GIVEN ENTRIES: Begin
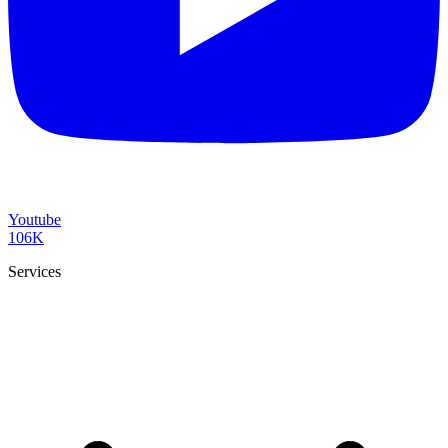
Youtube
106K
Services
GIVEN ENTRIES: End
GIVEN ENTRIES: Begin
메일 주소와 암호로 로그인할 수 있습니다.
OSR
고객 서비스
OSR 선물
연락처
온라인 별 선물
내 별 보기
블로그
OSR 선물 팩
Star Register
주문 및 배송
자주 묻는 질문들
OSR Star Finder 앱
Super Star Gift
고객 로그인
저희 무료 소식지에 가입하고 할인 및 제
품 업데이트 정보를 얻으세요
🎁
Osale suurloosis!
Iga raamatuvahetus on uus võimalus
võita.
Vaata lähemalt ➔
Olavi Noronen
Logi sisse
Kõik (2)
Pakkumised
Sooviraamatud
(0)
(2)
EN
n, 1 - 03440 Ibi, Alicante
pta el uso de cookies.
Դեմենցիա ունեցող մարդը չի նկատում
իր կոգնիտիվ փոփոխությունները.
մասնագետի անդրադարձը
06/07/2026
GIVEN ENTRIES: End
▶ [TO DO]:
Within the listing, how many lines hold the word "Star"? Only the number is to be given.

▶ [WRITTEN SOLUTION]:
3